=== Records for this task ===
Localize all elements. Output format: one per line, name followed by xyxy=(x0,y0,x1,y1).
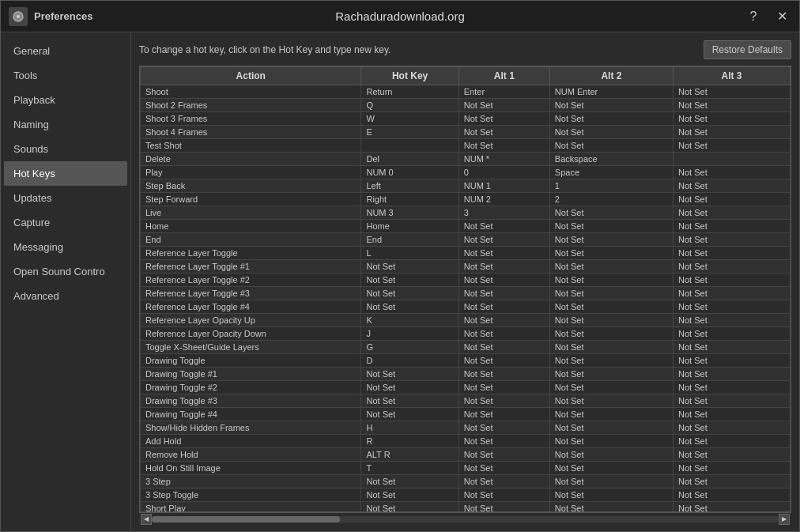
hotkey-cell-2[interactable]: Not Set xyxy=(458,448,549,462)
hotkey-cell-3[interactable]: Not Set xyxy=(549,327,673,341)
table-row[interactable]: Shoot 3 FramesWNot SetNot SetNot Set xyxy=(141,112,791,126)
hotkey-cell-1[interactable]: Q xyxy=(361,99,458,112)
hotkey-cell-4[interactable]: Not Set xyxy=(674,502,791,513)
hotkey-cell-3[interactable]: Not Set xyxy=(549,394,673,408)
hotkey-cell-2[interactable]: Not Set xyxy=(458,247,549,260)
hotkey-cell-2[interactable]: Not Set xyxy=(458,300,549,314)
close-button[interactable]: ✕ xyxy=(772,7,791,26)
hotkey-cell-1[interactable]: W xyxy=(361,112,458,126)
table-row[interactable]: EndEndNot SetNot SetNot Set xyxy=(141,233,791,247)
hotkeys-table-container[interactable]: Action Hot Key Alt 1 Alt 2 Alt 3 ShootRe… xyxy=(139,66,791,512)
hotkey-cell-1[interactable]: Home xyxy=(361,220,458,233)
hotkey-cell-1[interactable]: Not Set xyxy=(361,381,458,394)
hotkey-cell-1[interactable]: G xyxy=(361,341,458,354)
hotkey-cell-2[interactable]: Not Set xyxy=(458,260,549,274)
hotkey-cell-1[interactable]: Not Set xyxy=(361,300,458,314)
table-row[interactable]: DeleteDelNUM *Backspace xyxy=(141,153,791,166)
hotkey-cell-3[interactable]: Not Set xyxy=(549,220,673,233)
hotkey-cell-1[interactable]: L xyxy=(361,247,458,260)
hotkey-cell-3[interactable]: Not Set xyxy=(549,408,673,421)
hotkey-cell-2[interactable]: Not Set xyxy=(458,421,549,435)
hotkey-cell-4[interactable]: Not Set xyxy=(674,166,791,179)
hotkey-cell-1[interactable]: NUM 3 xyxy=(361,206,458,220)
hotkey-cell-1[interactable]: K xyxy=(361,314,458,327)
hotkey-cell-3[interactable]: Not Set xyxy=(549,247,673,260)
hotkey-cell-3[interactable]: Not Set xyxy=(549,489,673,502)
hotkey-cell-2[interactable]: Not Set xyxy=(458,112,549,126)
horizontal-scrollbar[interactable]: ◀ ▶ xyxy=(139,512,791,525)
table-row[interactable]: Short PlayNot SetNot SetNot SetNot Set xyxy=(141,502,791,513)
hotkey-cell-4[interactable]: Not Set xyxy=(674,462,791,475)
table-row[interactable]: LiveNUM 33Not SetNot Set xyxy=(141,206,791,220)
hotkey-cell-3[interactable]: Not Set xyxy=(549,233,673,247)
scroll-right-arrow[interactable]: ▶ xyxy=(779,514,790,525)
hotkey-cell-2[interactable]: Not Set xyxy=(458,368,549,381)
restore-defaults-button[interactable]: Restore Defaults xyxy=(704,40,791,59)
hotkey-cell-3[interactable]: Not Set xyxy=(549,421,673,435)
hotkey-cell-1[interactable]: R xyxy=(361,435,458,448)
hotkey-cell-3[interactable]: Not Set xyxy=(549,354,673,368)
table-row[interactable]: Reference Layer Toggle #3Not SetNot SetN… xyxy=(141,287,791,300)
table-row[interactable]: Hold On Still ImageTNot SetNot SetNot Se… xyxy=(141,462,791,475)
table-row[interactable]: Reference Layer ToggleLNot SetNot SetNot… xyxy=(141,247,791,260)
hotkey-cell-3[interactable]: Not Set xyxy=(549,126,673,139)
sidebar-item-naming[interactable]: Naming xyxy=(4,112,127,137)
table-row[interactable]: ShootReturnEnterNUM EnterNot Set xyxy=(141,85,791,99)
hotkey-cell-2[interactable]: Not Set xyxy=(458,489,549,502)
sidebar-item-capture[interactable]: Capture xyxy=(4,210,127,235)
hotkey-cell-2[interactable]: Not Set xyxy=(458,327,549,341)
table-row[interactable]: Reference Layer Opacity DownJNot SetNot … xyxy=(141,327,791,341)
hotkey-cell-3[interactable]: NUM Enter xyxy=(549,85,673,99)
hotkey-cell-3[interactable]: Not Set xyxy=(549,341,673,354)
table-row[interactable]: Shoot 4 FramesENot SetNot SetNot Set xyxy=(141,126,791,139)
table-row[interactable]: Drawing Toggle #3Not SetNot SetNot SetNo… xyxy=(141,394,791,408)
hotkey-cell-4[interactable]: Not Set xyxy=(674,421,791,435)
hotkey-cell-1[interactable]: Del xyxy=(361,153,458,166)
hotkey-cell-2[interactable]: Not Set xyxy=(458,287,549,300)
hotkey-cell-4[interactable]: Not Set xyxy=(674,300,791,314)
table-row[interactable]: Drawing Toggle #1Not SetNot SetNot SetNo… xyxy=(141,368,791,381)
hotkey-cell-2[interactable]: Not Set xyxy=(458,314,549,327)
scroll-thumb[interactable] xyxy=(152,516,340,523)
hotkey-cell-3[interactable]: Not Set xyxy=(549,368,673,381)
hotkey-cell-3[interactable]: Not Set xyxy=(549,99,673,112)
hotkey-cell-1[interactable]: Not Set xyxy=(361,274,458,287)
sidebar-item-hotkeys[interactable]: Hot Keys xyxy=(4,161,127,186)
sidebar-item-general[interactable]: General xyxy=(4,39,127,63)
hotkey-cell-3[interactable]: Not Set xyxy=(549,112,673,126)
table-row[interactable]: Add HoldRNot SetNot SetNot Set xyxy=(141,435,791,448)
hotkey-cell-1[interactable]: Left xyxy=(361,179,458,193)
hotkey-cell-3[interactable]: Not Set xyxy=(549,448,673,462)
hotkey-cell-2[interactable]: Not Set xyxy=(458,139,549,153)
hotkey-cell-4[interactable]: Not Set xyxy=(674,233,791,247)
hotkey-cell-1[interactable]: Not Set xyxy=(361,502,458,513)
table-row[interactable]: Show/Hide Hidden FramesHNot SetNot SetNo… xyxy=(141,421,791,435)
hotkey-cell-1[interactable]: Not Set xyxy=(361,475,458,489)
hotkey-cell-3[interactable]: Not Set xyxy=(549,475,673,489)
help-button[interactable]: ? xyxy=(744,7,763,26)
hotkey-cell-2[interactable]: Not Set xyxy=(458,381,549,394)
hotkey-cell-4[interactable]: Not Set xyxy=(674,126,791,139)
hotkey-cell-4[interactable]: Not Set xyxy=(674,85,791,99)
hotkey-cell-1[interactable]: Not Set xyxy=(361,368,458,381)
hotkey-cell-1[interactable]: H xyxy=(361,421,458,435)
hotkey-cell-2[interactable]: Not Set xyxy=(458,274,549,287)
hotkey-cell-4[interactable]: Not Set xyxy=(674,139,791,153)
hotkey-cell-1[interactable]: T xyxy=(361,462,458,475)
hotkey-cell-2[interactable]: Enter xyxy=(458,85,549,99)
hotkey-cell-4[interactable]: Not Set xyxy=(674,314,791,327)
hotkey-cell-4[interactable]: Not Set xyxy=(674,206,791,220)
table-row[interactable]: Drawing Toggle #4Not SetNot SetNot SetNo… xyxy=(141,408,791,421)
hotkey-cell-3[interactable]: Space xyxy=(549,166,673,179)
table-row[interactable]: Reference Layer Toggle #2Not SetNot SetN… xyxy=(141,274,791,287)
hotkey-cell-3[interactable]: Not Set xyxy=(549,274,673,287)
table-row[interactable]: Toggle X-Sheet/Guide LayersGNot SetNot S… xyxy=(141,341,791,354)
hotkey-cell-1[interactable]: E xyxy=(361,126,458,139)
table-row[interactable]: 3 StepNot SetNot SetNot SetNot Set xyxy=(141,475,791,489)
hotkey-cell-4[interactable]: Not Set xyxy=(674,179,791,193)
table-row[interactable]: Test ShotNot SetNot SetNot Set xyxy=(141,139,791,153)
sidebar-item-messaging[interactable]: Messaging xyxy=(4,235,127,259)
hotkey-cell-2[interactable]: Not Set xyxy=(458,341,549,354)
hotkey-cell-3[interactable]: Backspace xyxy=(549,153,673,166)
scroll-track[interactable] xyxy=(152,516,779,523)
===
* What the exercise asks *
Within the material, how many lines hold "item"? Say only the number.

* Exercise solution *
5